Simulation of human-vehicle interaction at right-turn unsignalized intersections: A game-theoretic deep maximum entropy inverse reinforcement learning method

The safety of pedestrians in urban transportation systems has emerged as a significant research topic. As a vulnerable group within this transportation framework, pedestrians encounter heightened safety risks in complex urban road environments. Protecting this group and safeguarding their rights and interests in urban transportation has garnered attention from academia and industry. The objective of this study is to develop a reliable simulation model that represents pedestrian crossing behavior at unsignalized crosswalks. A data- driven human-vehicle interaction behavior modeling framework is proposed, describing the human-vehicle interaction process at right-turning unsignalized intersections as a standard Markov decision-making process. In this framework, pedestrians are treated as the primary agents, and human-vehicle interactions are described using game theory.
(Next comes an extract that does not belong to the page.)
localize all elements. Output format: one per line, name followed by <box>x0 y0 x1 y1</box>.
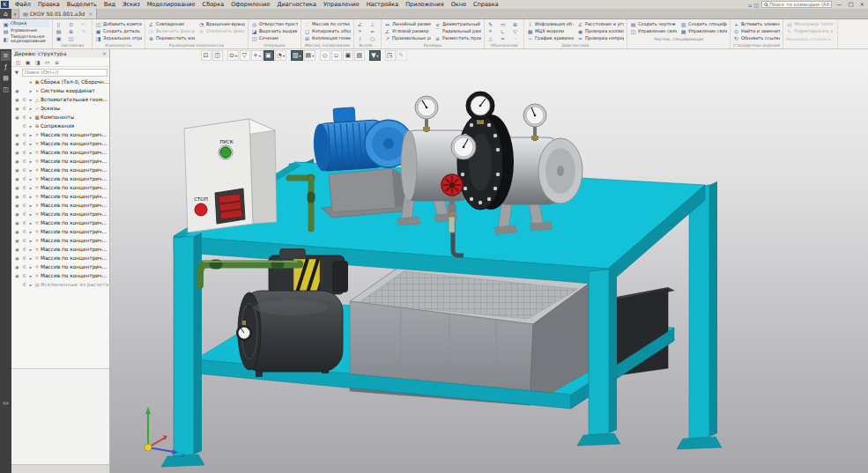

The Deep Maximum Entropy Inverse Reinforcement Learning (DMIRL) approach, combined with game theory, is employed to identify a reward function that encapsulates these interactions. The Deep Q-network (DQN) algorithm is then designed to simulate pedestrian crossing behavior based on the derived reward function. Finally, a comparison with a baseline algorithm that does not account for the game dynamics validates the proposed framework's effectiveness and feasibility.